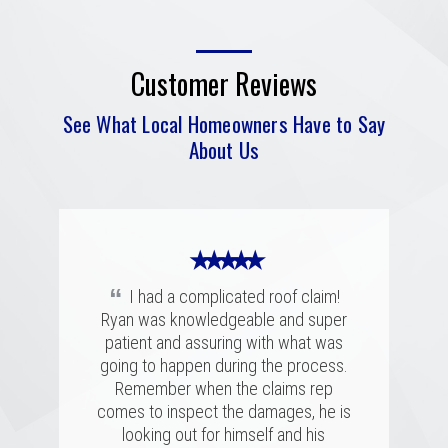
Customer Reviews
See What Local Homeowners Have to Say
About Us
★ ★ ★ ★ ★
“
I had a complicated roof claim!
Ryan was knowledgeable and super
★ ★ ★ ★ ★
★ ★ ★ ★ ★
patient and assuring with what was
“
“
going to happen during the process.
Merritt was fantastic. I spoke with
We had a great experience with
several highly rated companies for our
Merritt Roofing. Ryan Guest was on
Remember when the claims rep
replacement and this crew had a great
time and as friendly and helpful as can
comes to inspect the damages, he is
combination of professionalism, value,
be. He went out of his way to make
looking out for himself and his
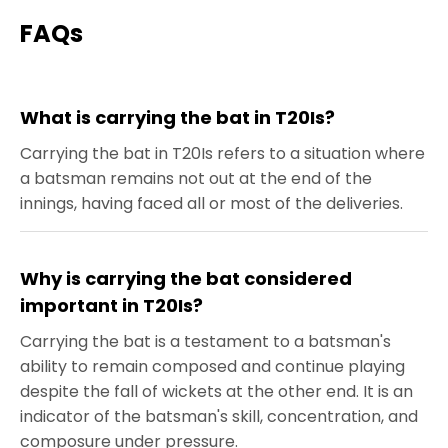
FAQs
What is carrying the bat in T20Is?
Carrying the bat in T20Is refers to a situation where
a batsman remains not out at the end of the
innings, having faced all or most of the deliveries.
Why is carrying the bat considered
important in T20Is?
Carrying the bat is a testament to a batsman's
ability to remain composed and continue playing
despite the fall of wickets at the other end. It is an
indicator of the batsman's skill, concentration, and
composure under pressure.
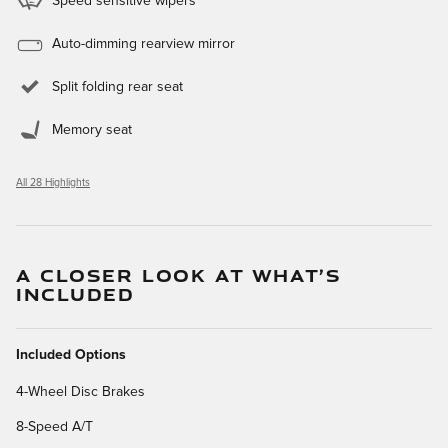
Speed sensitive wipers
Auto-dimming rearview mirror
Split folding rear seat
Memory seat
All 28 Highlights
A CLOSER LOOK AT WHAT’S
INCLUDED
Included Options
4-Wheel Disc Brakes
8-Speed A/T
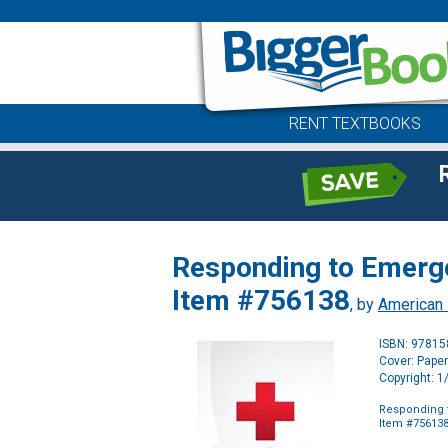
RENT TEXTBOOKS
Responding to Emerg
Item #756138
, by
American
ISBN: 9781
Cover: Pape
Copyright: 
Responding 
Item #75613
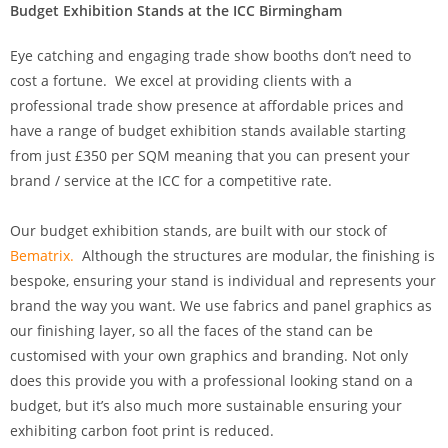
Budget Exhibition Stands at the ICC Birmingham
Eye catching and engaging trade show booths don’t need to
cost a fortune. We excel at providing clients with a
professional trade show presence at affordable prices and
have a range of budget exhibition stands available starting
from just £350 per SQM meaning that you can present your
brand / service at the ICC for a competitive rate.
Our budget exhibition stands, are built with our stock of
Bematrix.
Although the structures are modular, the finishing is
bespoke, ensuring your stand is individual and represents your
brand the way you want. We use fabrics and panel graphics as
our finishing layer, so all the faces of the stand can be
customised with your own graphics and branding. Not only
does this provide you with a professional looking stand on a
budget, but it’s also much more sustainable ensuring your
exhibiting carbon foot print is reduced.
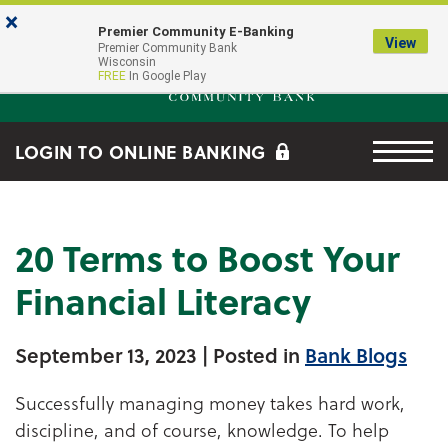
Skip to main content
Go to Online Banking
×
Premier Community E-Banking
View
Premier Community Bank log
Premier Community Bank
Wisconsin
FREE
In Google Play
Menu tog
LOGIN TO ONLINE BANKING
20 Terms to Boost Your
Financial Literacy
September 13, 2023
| Posted in
Bank Blogs
Successfully managing money takes hard work,
discipline, and of course, knowledge. To help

- Instructions to follow: Only lines containing the word "Ryan" should appear in the answer, and every such line from the records above must be there.

- Response to this task:
Ryan was knowledgeable and super
Merritt Roofing. Ryan Guest was on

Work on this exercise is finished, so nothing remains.